# where is the best place to buy fish, corals and inverts?



## jamie1985 (Oct 11, 2012)

Hey there,

Just wondering where you guys and girls buy your livestock from? Where are the best places for selection, quality etc.?

Thanks!


----------



## cablemike (Jan 7, 2009)

My personal favorite is seaumarine. Awesome corals, fish selection, and quality products. North american fish breeders is my second favorite. I haven't ventured to the west of the city yet where I hear there is alloy of good new stores.


----------



## jamie1985 (Oct 11, 2012)

Thanks! I will have to make a trip down to seaumarine sometime it sounds like a good place! Does north american fish breeders have a website? I couldnt find one on a google search.


----------



## cablemike (Jan 7, 2009)

jamie1985 said:


> Thanks! I will have to make a trip down to seaumarine sometime it sounds like a good place! Does north american fish breeders have a website? I couldnt find one on a google search.

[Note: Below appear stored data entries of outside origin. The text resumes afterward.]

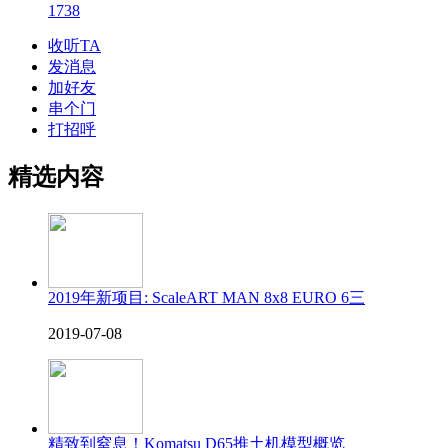
1738
收听TA
发消息
加好友
串个门
打招呼
精选内容
2019年新项目: ScaleART MAN 8x8 EURO 6三
2019-07-08
精致到窒息！Komatsu D65推土机模型概览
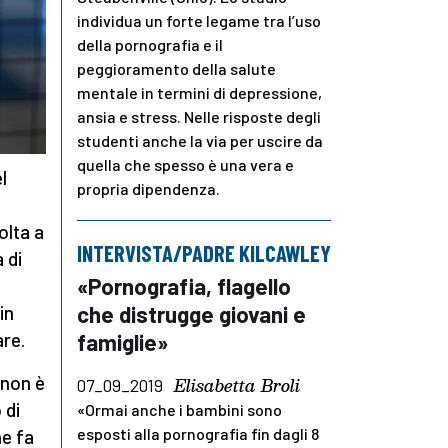
individua un forte legame tra l’uso
della pornografia e il
peggioramento della salute
mentale in termini di depressione,
ansia e stress. Nelle risposte degli
studenti anche la via per uscire da
quella che spesso è una vera e
l
propria dipendenza.
olta a
INTERVISTA/PADRE KILCAWLEY
 di
«Pornografia, flagello
che distrugge giovani e
in
famiglie»
are.
non è
Elisabetta Broli
07_09_2019
 di
«Ormai anche i bambini sono
esposti alla pornografia fin dagli 8
he fa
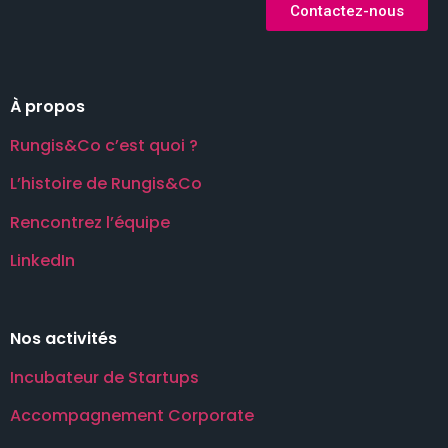
Contactez-nous
À propos
Rungis&Co c’est quoi ?
L’histoire de Rungis&Co
Rencontrez l’équipe
LinkedIn
Nos activités
Incubateur de Startups
Accompagnement Corporate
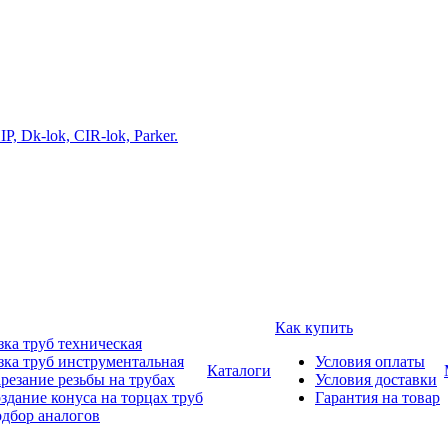
Как купить
зка труб техническая
зка труб инструментальная
Условия оплаты
Каталоги
резание резьбы на трубах
Условия доставки
здание конуса на торцах труб
Гарантия на товар
дбор аналогов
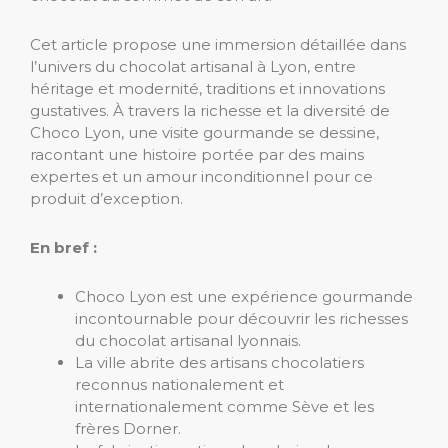
Cet article propose une immersion détaillée dans
l’univers du chocolat artisanal à Lyon, entre
héritage et modernité, traditions et innovations
gustatives. À travers la richesse et la diversité de
Choco Lyon, une visite gourmande se dessine,
racontant une histoire portée par des mains
expertes et un amour inconditionnel pour ce
produit d’exception.
En bref :
Choco Lyon est une expérience gourmande
incontournable pour découvrir les richesses
du chocolat artisanal lyonnais.
La ville abrite des artisans chocolatiers
reconnus nationalement et
internationalement comme Sève et les
frères Dorner.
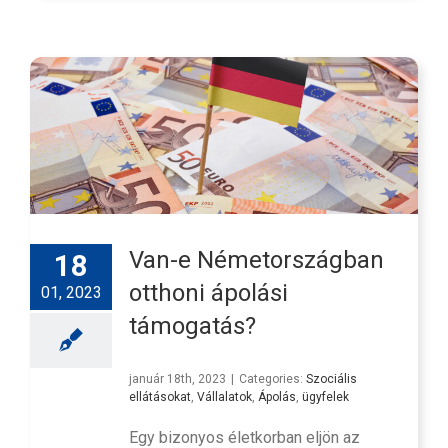
Van-e Németországban
18
otthoni ápolási
01, 2023
támogatás?
január 18th, 2023
|
Categories:
Szociális
ellátásokat
,
Vállalatok
,
Ápolás
,
ügyfelek
Egy bizonyos életkorban eljön az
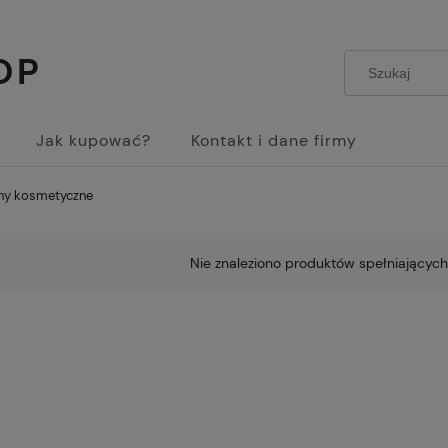
OP
Jak kupować?
Kontakt i dane firmy
finy kosmetyczne
Nie znaleziono produktów spełniających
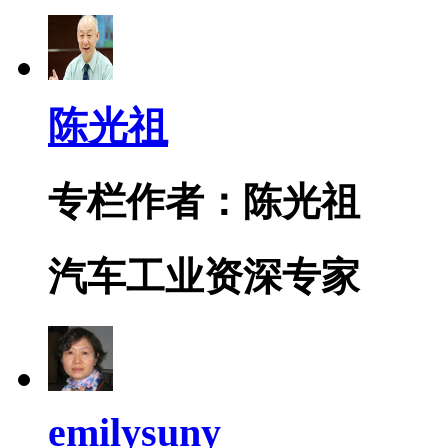
陈光祖
专栏作者：陈光祖
汽车工业资深专家
emilysuny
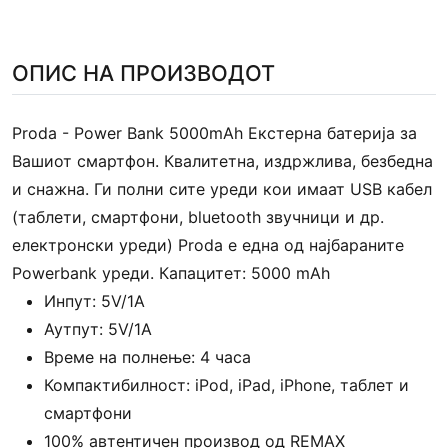
ОПИС НА ПРОИЗВОДОТ
Proda - Power Bank 5000mAh Екстерна батерија за
Вашиот смартфон. Квалитетна, издржлива, безбедна
и снажна. Ги полни сите уреди кои имаат USB кабел
(таблети, смартфони, bluetooth звучници и др.
електронски уреди) Proda е една од најбараните
Powerbank уреди. Капацитет: 5000 mAh
Инпут: 5V/1A
Аутпут: 5V/1A
Време на полнење: 4 часа
Компактибилност: iPod, iPad, iPhone, таблет и
смартфони
100% автентичен производ од REMAX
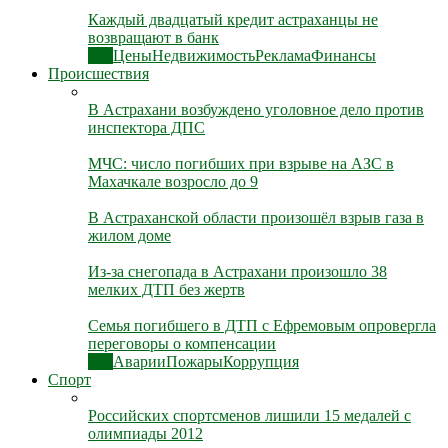
Каждый двадцатый кредит астраханцы не
возвращают в банк
Все
Цены
Недвижимость
Реклама
Финансы
Происшествия
В Астрахани возбуждено уголовное дело против
инспектора ДПС
МЧС: число погибших при взрыве на АЗС в
Махачкале возросло до 9
В Астраханской области произошёл взрыв газа в
жилом доме
Из-за снегопада в Астрахани произошло 38
мелких ДТП без жертв
Семья погибшего в ДТП с Ефремовым опровергла
переговоры о компенсации
Все
Аварии
Пожары
Коррупция
Спорт
Российских спортсменов лишили 15 медалей с
олимпиады 2012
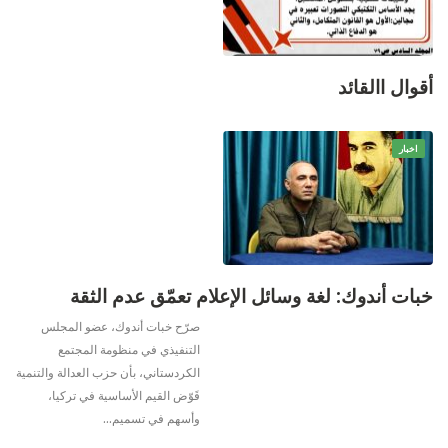
أقوال االقائد
اخبار
خبات أندوك: لغة وسائل الإعلام تعمّق عدم الثقة
صرّح خبات أندوك، عضو المجلس
التنفيذي في منظومة المجتمع
الكردستاني، بأن حزب العدالة والتنمية
قَوّض القيم الأساسية في تركيا،
وأسهم في تسميم
…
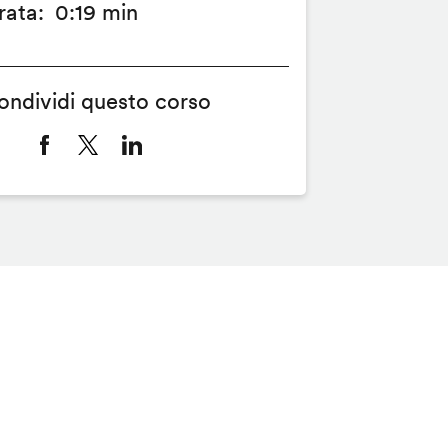
rata
0:19 min
ondividi questo corso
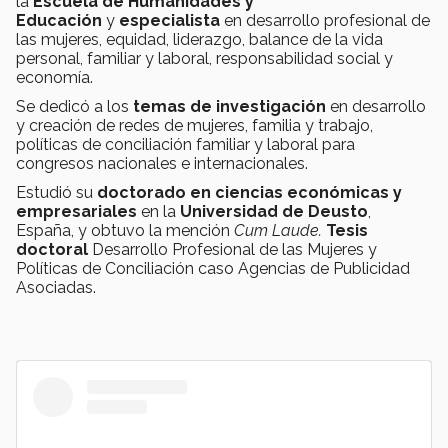
la
Escuela de Humanidades y
Educación
y
especialista
en desarrollo profesional de
las mujeres, equidad, liderazgo, balance de la vida
personal, familiar y laboral, responsabilidad social y
economía.
Se dedicó a los
temas de investigación
en desarrollo
y creación de redes de mujeres, familia y trabajo,
políticas de conciliación familiar y laboral para
congresos nacionales e internacionales.
Estudió su
doctorado en ciencias económicas y
empresariales
en la
Universidad de Deusto
,
España, y obtuvo la mención
Cum Laude.
Tesis
doctoral
Desarrollo Profesional de las Mujeres y
Políticas de Conciliación caso Agencias de Publicidad
Asociadas.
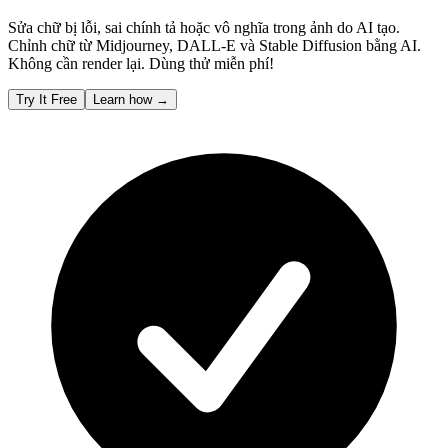
Sửa chữ bị lỗi, sai chính tả hoặc vô nghĩa trong ảnh do AI tạo.
Chỉnh chữ từ Midjourney, DALL-E và Stable Diffusion bằng AI.
Không cần render lại. Dùng thử miễn phí!
Try It Free
Learn how
→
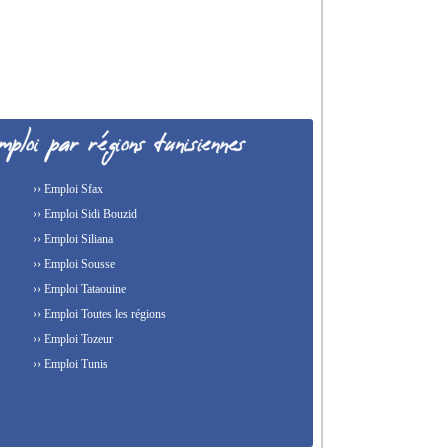
›› Emploi Sfax
›› Emploi Sidi Bouzid
›› Emploi Siliana
›› Emploi Sousse
›› Emploi Tataouine
›› Emploi Toutes les régions
›› Emploi Tozeur
›› Emploi Tunis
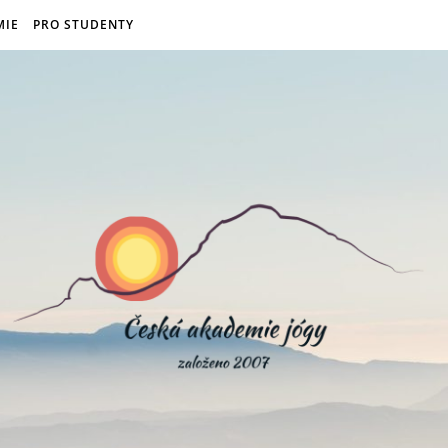
MIE
PRO STUDENTY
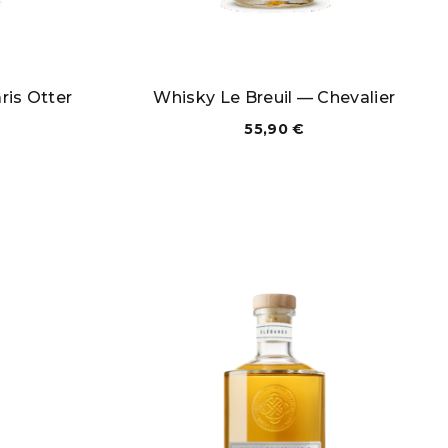
ris Otter
Whisky Le Breuil — Chevalier
55,90
€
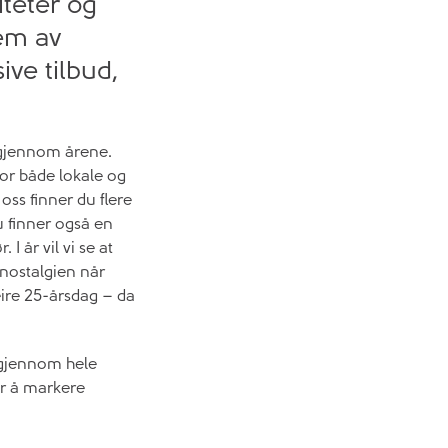
iteter og
em av
ive tilbud,
v gjennom årene.
for både lokale og
oss finner du flere
u finner også en
I år vil vi se at
 nostalgien når
eire 25-årsdag – da
.
r gjennom hele
or å markere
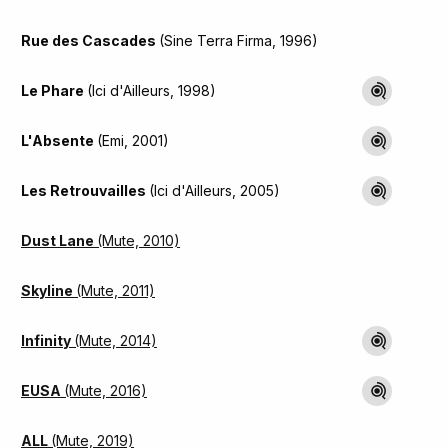
Rue des Cascades
(Sine Terra Firma, 1996)
Le Phare
(Ici d'Ailleurs, 1998)
L'Absente
(Emi, 2001)
Les Retrouvailles
(Ici d'Ailleurs, 2005)
Dust Lane
(Mute, 2010)
Skyline
(Mute, 2011)
Infinity
(Mute, 2014)
EUSA
(Mute, 2016)
ALL
(Mute, 2019)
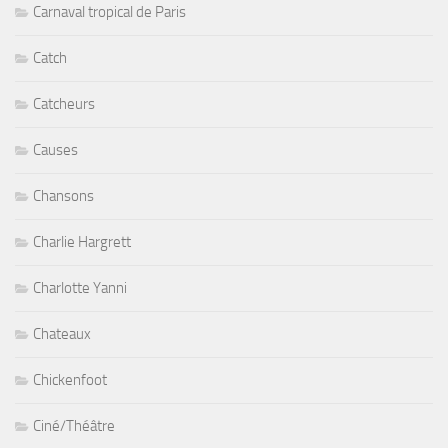
Carnaval tropical de Paris
Catch
Catcheurs
Causes
Chansons
Charlie Hargrett
Charlotte Yanni
Chateaux
Chickenfoot
Ciné/Théâtre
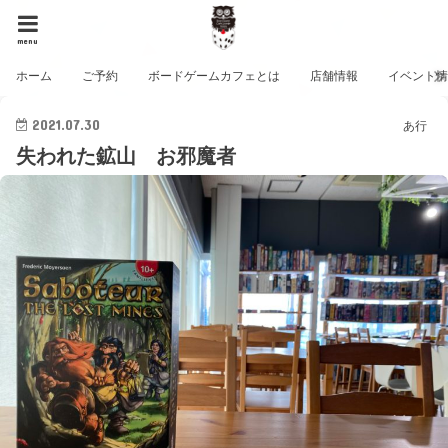
menu
ホーム
ご予約
ボードゲームカフェとは
店舗情報
イベント
2021.07.30
あ行
失われた鉱山 お邪魔者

They had a website but they never really didn't get it up in running properly and it appears that they shut it downbut they're open for business. I think they're just not really tech savvy people.


----------



## thmh (Mar 17, 2011)

seaumarine ,R2o and nafb. tip use aquariumpros to get updates on these guys shipment and fish list.


----------



## ameekplec. (May 1, 2008)

SUM, NAFB, sometimes Menagerie (are they still running salt?).


For corals, most of the time from fellow hobbyists. Alex has a candy store of corals, as do several other members. I can share (what seems like) a sticky piece of unwrapped toffee from my pocket


----------



## jkoot (Apr 17, 2012)

If your out in the Hilton region I prefer Advanced Reef Aquatics in Milton and a another nice store is the Coral Reef Shop in Burlington

>jason


----------



## Announce (Aug 27, 2008)

For Corals SeaUmarine is a priced to sell (which is awesome) and ReefRaft is not but has some of the nicest corals in the city. 

For fish I tend to stick to BA Vaughan as I have never had a problem, although the selection isn't always that unique. 

I also heard good things about a store in North York but have yet to check it out.


----------



## VisualPoetry (May 16, 2006)

I've been spending a lot of time and money at Sea U Marine. I also buy from Carl's Aquarium.


----------



## thmh (Mar 17, 2011)

VisualPoetry said:


> I've been spending a lot of time and money at Sea U Marine. I also buy from Carl's Aquarium.


where is this Carl's Aquarium you speak of and dose he have good sheet?


----------



## VisualPoetry (May 16, 2006)

www.carlsaquariums.com - he used to have a shop, now runs it out of a funeral home. Good guy and decent prices. Also an expert. Between them and SUM, I don't really need to go anywhere else - except frags and stuff. I do prefer to buy live stock from other hobbyists where possible of course


----------



## badmedicine (Oct 27, 2012)

*reefquarium*

If you go to Sea u marine, then I suggest Reefquarium that is a short distance away. Good guy, very clean aquariums and nice store. Very knowledgeable too.


----------



## VisualPoetry (May 16, 2006)

badmedicine said:


> If you go to Sea u marine, then I suggest Reefquarium that is a short distance away. Good guy, very clean aquariums and nice store. Very knowledgeable too.


How are the prices there compared to SUM?


----------



## badmedicine (Oct 27, 2012)

VisualPoetry said:


> How are the prices there compared to SUM?


As always prices are negotiable....Cash is King. I was looking at his BALDOR pump (hybrid hammerhead/barracuda) and he quoted me a few different prices. 
If you are in the area, give a look... He is pretty close to SUM.


----------